# [Exercise directions]
Copy every line of the entries that includes the word "Bikin".

━━━━━ Input for this task

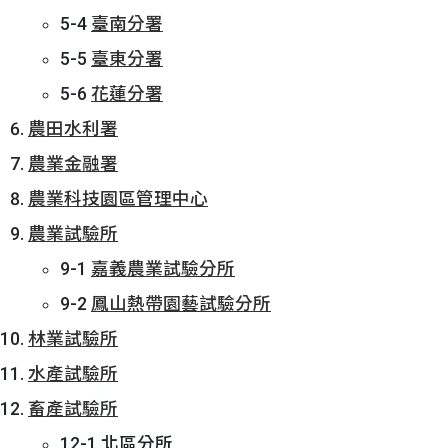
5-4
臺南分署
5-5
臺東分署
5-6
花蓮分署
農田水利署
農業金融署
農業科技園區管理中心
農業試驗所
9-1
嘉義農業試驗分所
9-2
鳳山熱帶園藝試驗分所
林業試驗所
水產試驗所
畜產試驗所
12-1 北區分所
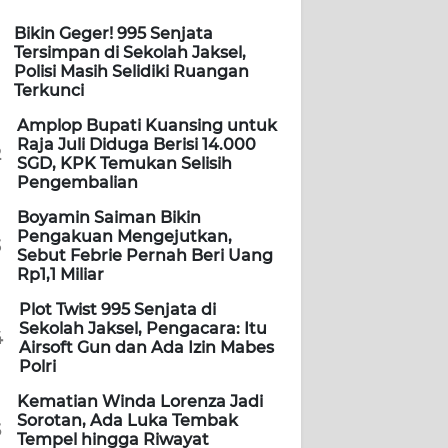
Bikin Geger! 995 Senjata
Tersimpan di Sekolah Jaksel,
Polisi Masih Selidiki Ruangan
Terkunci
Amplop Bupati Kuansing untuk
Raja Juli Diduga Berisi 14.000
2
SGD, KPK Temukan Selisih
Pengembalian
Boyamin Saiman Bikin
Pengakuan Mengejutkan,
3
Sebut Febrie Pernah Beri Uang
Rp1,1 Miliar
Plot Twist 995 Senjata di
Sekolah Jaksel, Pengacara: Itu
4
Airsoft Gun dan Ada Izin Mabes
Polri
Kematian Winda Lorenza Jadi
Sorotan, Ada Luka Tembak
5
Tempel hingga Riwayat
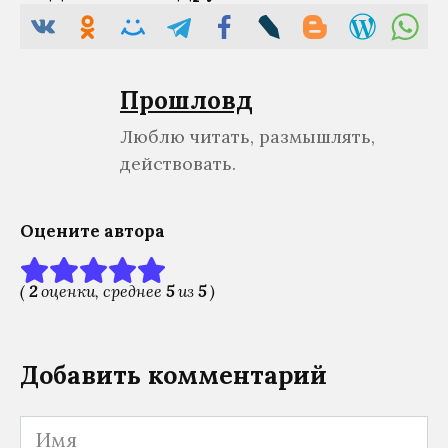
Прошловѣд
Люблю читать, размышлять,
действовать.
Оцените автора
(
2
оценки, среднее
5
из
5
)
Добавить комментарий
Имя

━━━━━━━━━━
━━━━━ Input for this task

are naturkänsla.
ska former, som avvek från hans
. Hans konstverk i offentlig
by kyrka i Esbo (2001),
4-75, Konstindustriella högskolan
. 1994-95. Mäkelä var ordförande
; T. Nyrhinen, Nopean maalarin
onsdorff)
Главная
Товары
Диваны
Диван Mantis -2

━━━━━━━━━━
━━━━━ Input for this task

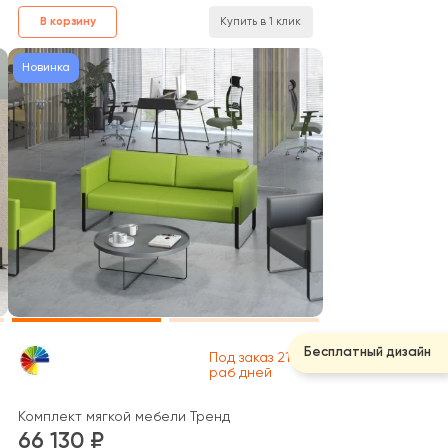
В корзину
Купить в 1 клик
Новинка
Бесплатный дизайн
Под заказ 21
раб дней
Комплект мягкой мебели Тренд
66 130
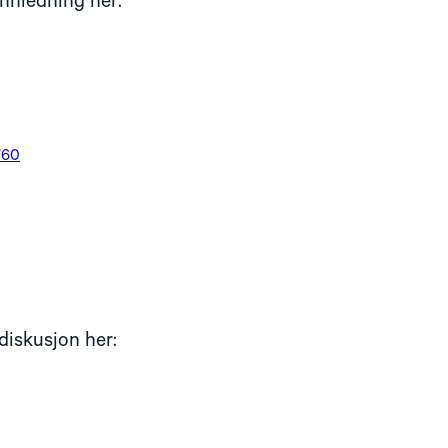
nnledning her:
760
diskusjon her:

━━━━━━━━━━

# [Exercise output]
Bikin Geger! 995 Senjata
Boyamin Saiman Bikin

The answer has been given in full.